Globally, aquatic ecosystems have lost half of their biodiversity since the mid-1970s, and about half of all wetlands have been destroyed over the last century. A recent United Nations study warned that up to a million animal and plant species are threatened with extinction, many within decades.
Humans are hardly exempt from the health consequences of river destruction. In Central Asia, the Aral Sea has all but dried up in less than 40 years, owing to the Soviet Union’s introduction of cotton cultivation, for which water was siphoned from the sea’s principal sources, the Amu Darya and Syr Darya rivers. Today, particles blown from its exposed seabed – thick with salts and agricultural chemical residue – not only kill crops; they are sickening local people with everything from kidney disease to cancer.

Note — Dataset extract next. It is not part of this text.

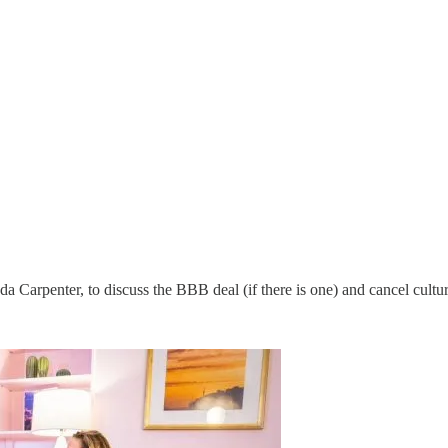
Carpenter, to discuss the BBB deal (if there is one) and cancel cultur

Free-flowing rivers play a critical role in moderating the effects of climate change, by transporting decaying organic material and eroded rock to the ocean. This process draws about 200 million tons of carbon out of the air each year.
In short, the case for protecting our rivers could not be stronger. Yet, while world leaders are often willing to pay lip service to the imperative of strengthening river protections, their rhetoric is rarely translated into action. On the contrary, in some countries, regulations are being rolled back.

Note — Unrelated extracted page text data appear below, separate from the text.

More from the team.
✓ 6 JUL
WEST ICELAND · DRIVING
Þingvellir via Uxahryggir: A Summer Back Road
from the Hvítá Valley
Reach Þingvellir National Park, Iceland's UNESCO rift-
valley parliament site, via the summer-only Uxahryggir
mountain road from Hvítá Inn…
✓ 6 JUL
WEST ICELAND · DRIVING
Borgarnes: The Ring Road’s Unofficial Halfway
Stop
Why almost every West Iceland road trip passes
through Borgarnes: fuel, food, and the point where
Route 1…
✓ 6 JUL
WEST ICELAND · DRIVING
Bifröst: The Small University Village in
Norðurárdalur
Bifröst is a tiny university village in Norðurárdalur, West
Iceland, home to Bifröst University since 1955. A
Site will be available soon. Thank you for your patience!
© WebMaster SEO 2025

In the United States, almost half of rivers and streams are considered to be in poor biological condition. Yet last October, President Donald Trump’s administration repealed “Waters of the US,” which had been introduced by his predecessor, Barack Obama, in order to limit pollution of streams, wetlands, and other bodies of water. Last month, the Trump administration replaced the rule with a far weaker version, called the “Navigable Waters Protection Rule.”
Likewise, in Brazil, President Jair Bolsonaro has relaxed environmental rules in the name of economic growth. Among the casualties is the Amazon River, the world’s largest river in terms of discharge, which carries more water than the next ten largest rivers combined. Already, the Amazon basin in Brazil has lost forest cover over an area larger than the entire Democratic Republic of Congo – the world’s 11th-largest country.
The absence of water-sharing or cooperative-management arrangements in the vast majority of transnational river basins facilitates such destruction. Many countries pursue projects without regard for their cross-border or environmental effects.
One way to protect relatively undamaged river systems – such as the Amur, the Congo, and the Salween – would be to broaden implementation of the 1972 World Heritage Convention, and add these rivers to the World Heritage List, alongside UNESCO World Heritage Sites. This would be in line with recent efforts in some countries – Australia, Bangladesh, Colombia, India, and New Zealand – to grant legal rights to rivers and watersheds. For such initiatives to work, however, effective enforcement is essential.
As for the rivers that are already damaged, action must be taken to restore them. This includes artificially recharging rivers and aquifers with reclaimed wastewater; cleaning up pollution; reconnecting rivers with their floodplains; removing excessive or unproductive dams; and implementing protections for freshwater-ecosystem species.
The world’s rivers are under unprecedented pressure from contamination, damming, and diversion. International cooperation can save them, but first we must recognize the consequences of doing nothing.